Inbox has the right idea, in that the protocol and API set it has devised are open source (GNU Affero GPL licensed), and the project is designed to appeal most directly to developers of email applications building on mobile platforms. A similar project both in its approach and its design is JMAP, a protocol proposed by FastMail. JMAP uses JSON to encompass and package all the possible requests and responses used for email: sending and receiving, calendaring, contacts, and so on.
Building a better inbox
Given how tough it is to rip and replace email at the protocol level, small wonder many have concentrated instead on fixing the client experience. After all, most of the headaches users experience with email revolve less around the protocols and more around managing email so that it doesn't turn into a job unto itself.
The current plans in this vein go well beyond a more elegant-looking client or one better suited to mobile use. Instead, they use statistical analysis to automatically classify and act on email -- to figure out with as little user intervention as possible which emails can be dumped, which can be circled back to later, and which need to be replied to right now. "The goal of email 2.0," said Dave Bagget, CEO of Inky Mail, "should be to make email clients more like personal assistants than mere tools for sending, receiving, and organizing email."
Google has been hard at work on this approach. Google has carried Gmail's autocategorization system to a further extreme with its new mail product called Inbox. With Inbox, mail is batched together automatically in "bundles," according to certain criteria. Emails that Inbox believes are most important, such as updates on product purchases or travel arrangements, are emphasized, as are to-do items and reminders.
IBM, too, has a similar project in the works, one meant to extend on its existing user base for Lotus Notes. Verse ditches Lotus Notes' heavy native client for a lightweight Web-based option, focuses on people and conversations rather than on individual email messages, and uses IBM's Watson machine learning service to help classify messages. What's more, IBM has pitched its early-access program for Verse at users, presumably to see whether it carries over from there into the enterprise.

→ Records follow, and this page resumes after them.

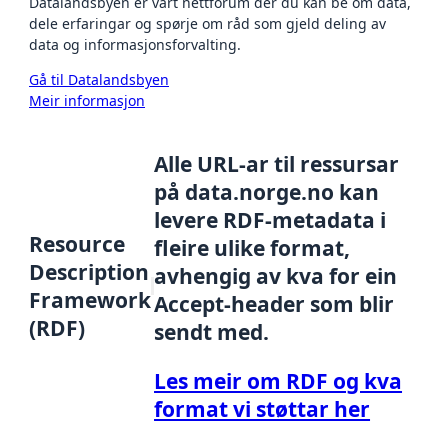
Datalandsbyen er vårt nettforum der du kan be om data,
dele erfaringar og spørje om råd som gjeld deling av
data og informasjonsforvalting.
Gå til Datalandsbyen
Meir informasjon
Alle URL-ar til ressursar
på data.norge.no kan
levere RDF-metadata i
Resource
fleire ulike format,
Description
avhengig av kva for ein
Framework
Accept-header som blir
(RDF)
sendt med.
Les meir om RDF og kva
format vi støttar her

The problem with algorithm-driven inboxes: They need to be at least as good as -- if not better than -- human-powered curation. They also won't gain much uptake with business users if they don't provide functionality taken for granted in those circles. (As of this writing, Google's Inbox is still missing a few such items, including signatures, shortcuts, and advanced filters.) Any such inbox needs to provide users with a fallback to an uncurated view of their messages, or people will begin to feel like their email isn't really their email anymore.